E a testimoniare il calo di Tadej, e contestualmente uno stato di adrenalina di Vingegaard, sono i distacchi nei confronti degli altri. Alla fine sono rimasti quelli. E lo stesso Vingegaard non ha avuto la forza di staccare Pogacar.
Ma attenzione, quello del danese resta un numero pazzesco. Ricordiamoci sempre dov’era a partire dal pomeriggio dello scorso 4 aprile… E non è un caso che i suoi occhi di ghiaccio abbiano perso delle lacrime.
«Siamo ormai a metà del percorso – ha detto il manager dei gialloneri, Plugge – e aver aver tagliato questo traguardo così ci dà molta fiducia. Ci aspettavamo l’attacco di Pogacar, lo avremmo fatto anche noi se avessimo avuto un corridore con caratteristiche tanto esplosive. Questa è la nostra prima vittoria di tappa e stiamo anche recuperando secondi. Alla fine conta chi arriverà in giallo a Nizza, ma certo questa è una grande spinta».
Lo sprint
Uno sprint a due in salita Tadej lo perde solo contro Van der Poel… forse. A Le Lioran sbaglia tutto quel che può sbagliare. Lancia la volata con il 38, quindi con la corona piccola. Chiaramente è troppo agile. Si risiede a passa al 55. Riperde quel metro. Si rilancia alzandosi, ma poi si risiede ancora. Segno di scarsa lucidità. E di fatica.
Più che in classifica questa tappa lascia risvolti nelle teste degli atleti. Il barometro di Vingegaard volge al bello, quello di Pogacar al nuvoloso. Certo, se si appurasse che per lo sloveno si è trattato di una crisi di fame le cose cambierebbero. La botta sarebbe nettamente attutita.
E ora?
Ora ci godremo la sfida, una sfida totale. Una lotta forse più sul filo di nervi che di gambe, che ovviamente serviranno. E basta riflettere sulle parole dei diretti interessati per capirlo.

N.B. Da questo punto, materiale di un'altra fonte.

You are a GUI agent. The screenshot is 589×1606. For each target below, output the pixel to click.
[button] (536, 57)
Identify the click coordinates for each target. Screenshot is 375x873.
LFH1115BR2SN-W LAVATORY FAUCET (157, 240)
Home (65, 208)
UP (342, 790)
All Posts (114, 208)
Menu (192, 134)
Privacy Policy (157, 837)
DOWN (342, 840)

Uno non ammette la sconfitta e l’altro continua a parlare della sorpresa di sue certe prestazioni.
«La nostra squadra ha fatto un ottimo lavoro – ha detto Pogacar, che ha anche indossato la maglia a pois – Mi sentivo bene durante la prima dura salita, quindi ho attaccato. Tuttavia, Jonas è tornato forte sulla scalata successiva. Ora possiamo davvero parlare di una lotta alla pari. Jonas è in ottima forma. Mi ha anche battuto nello sprint.

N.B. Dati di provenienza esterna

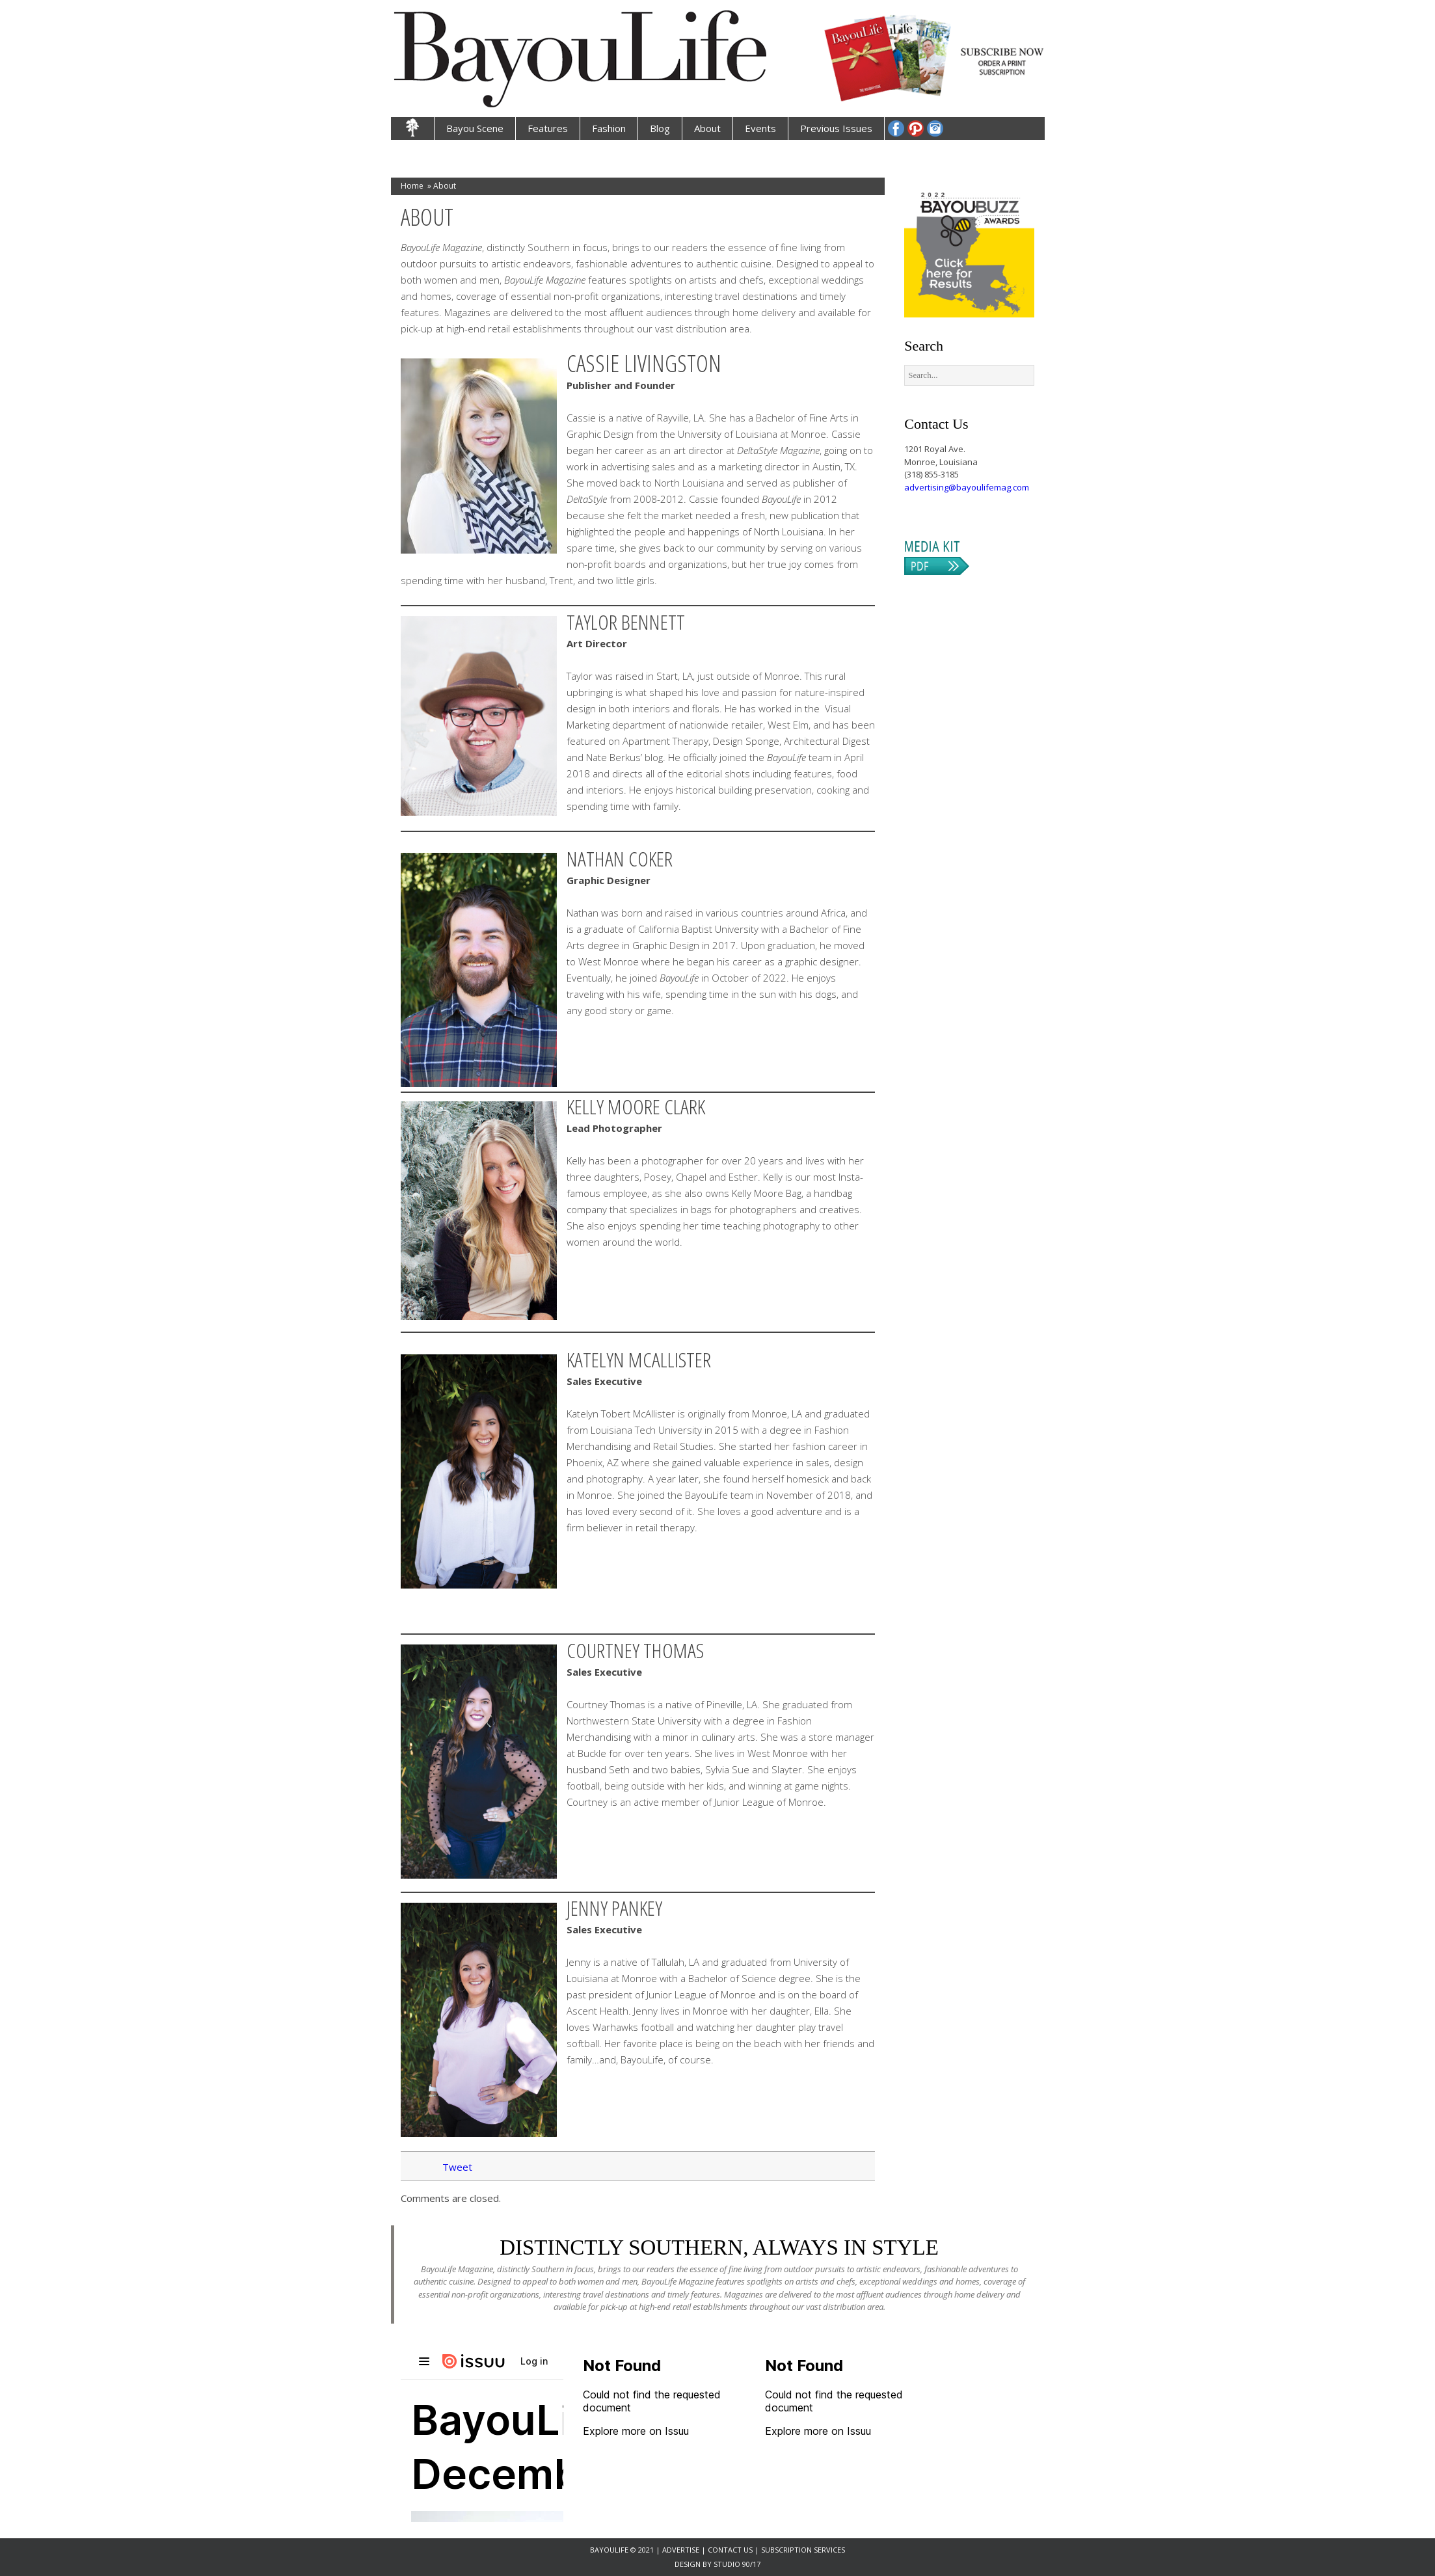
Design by (694, 2564)
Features (548, 128)
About (707, 128)
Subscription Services (803, 2550)
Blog (660, 128)
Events (760, 128)
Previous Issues (836, 128)
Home (412, 185)
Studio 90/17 (737, 2564)
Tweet (457, 2166)
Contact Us (730, 2550)
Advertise (681, 2550)
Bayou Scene (474, 128)
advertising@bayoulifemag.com (966, 487)
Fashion (609, 128)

«Mi sentivo bene in discesa, ma poi la mia bici ha sussultato improvvisamente e da lì ho perso un po’ di energia. Non stavo male ma Jonas stava meglio così l’ho aspettato, a quel punto sapevo che sarebbe rientrato. Non penso di aver perso una battaglia mentale. Okay, lui ha vinto lo sprint, ma penso che siamo alla pari. Sarà una battaglia così fino alla fine. Nei Pirenei ci aspettano salite diverse, ma sono più preparato per quelle che non per queste scalate esplosive». E quest’ultima frase è la stessa che Matxin ha detto al microfono Rai di Silvano Ploner.
«Tutto questo non sarebbe stato possibile senza la mia famiglia – replica Vingegaard – Questa vittoria significa molto per me, dopo tutto quel che ho passato. Sono così felice della vittoria di oggi che non ci avrei mai creduto tre mesi fa».
«Quando è scattato Pogacar non riuscivo a tenere il passo. E’ stato davvero molto potente. Ho lottato e non pensavo di poterlo riprendere. Sono anche un po’ sorpreso di essere riuscito a batterlo nello sprint. Battaglia mentale a me? Non ci ho pensato. Ma ora arrivano le grandi salite», conclude sornione il danese.